2. Vu sous cet angle, ce que le Khalife condamne fermement, c'est un choquant « mélange de genres » que nous avons, pour notre, toujours dénoncé dans nos publications. Un amalgame qui veut qu'aujourd'hui le Mouridisme soit appréhendé par certains acteurs politico-religieux littéralement comme un « parti politico-confrérique » dont ils ne se servent que pour combattre ou soutenir le pouvoir. Une idée que nous avions résumée dans un article fort controversé lors du retour de l'ancien président de la République au Sénégal (avril 2014), en ces termes :
« Dans ce contexte sociopolitique exacerbé à la fois par la traque des biens mal acquis, certains tâtonnements du régime actuel, l'absence d'une réelle vision prospective des populations, de plus en plus confrontées aux multiples difficultés d'un pays dit « Macky », sur leur devenir, des voix commencent à se faire entendre pour affirmer, au nom du Mouridisme, leur soutien à l’illustre visiteur. Soutien appelé à se manifester à travers un accueil fervent et sans précédent, à Touba et ailleurs, auquel tous les disciples de Serigne Touba seraient vivement conviés. Des communiqués sur les médias, des articles commandités et de nombreux posts sur Facebook de condisciples mourides semblant même accréditer, à nos yeux, l’idée que le PDS était finalement devenu le Parti Mouride. » (Voirhttp://majalis.seneweb.com/la-laquo-seule-constante-raquo-des-mourides-est-elle-wade-par-a-aziz-mbacke-majalis_b_17.html)

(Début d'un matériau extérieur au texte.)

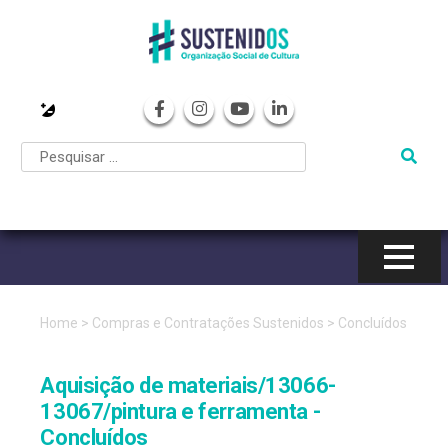
Pular
para
o
conteúdo
Home
>
Compras e Contratações Sustenidos
>
Concluídos
Aquisição de materiais/13066-
13067/pintura e ferramenta -
Concluídos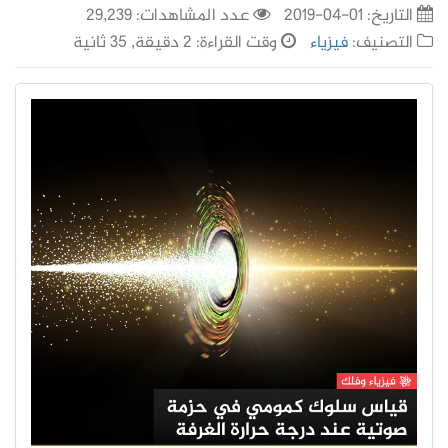
التاريخ:
01-04-2019
عدد المشاهدات: 29,239
التصنيف:
فيزياء
وقت القراءة: 2 دقيقة, 35 ثانية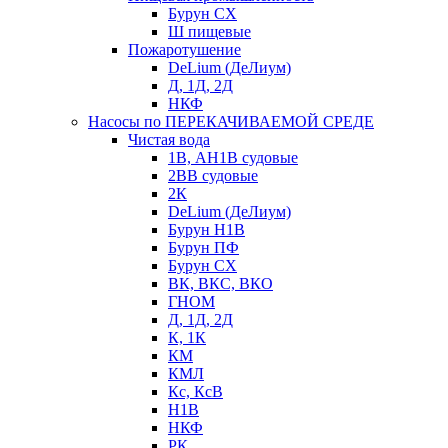
Бурун СХ
Ш пищевые
Пожаротушение
DeLium (ДеЛиум)
Д, 1Д, 2Д
НКФ
Насосы по ПЕРЕКАЧИВАЕМОЙ СРЕДЕ
Чистая вода
1В, АН1В судовые
2ВВ судовые
2К
DeLium (ДеЛиум)
Бурун Н1В
Бурун ПФ
Бурун СХ
ВК, ВКС, ВКО
ГНОМ
Д, 1Д, 2Д
К, 1К
КМ
КМЛ
Кс, КсВ
Н1В
НКФ
РК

3. Toutefois, cette prise de position du Khalife, destinée à clarifier la nature des relations entre le leadership officiel mouride et le régime en place, ne remet nullement en cause, à notre sens, le droit des citoyens (mourides ou non) de contester, de s'opposer et de critiquer sévèrement l'action du Président de la République et de son gouvernement, selon l'appréciation objective qu'ils demeurent tout à fait libres d'en faire. La clarification du Khalife n'est donc fondamentalement ni une injonction pour ou contre le régime en place ou l'opposition. Les seules limites que nous semble rappeler Cheikh Sidy Mukhtar à ce droit citoyen et légitime de critique (qui d'ailleurs fait la force de la démocratie), c'est de ne pas le faire officiellement au nom de la communauté dont il préside aux destinées. Ni d'outrepasser, en le faisant, les règles de bienséance et les valeurs sacrées à la base de cette communauté.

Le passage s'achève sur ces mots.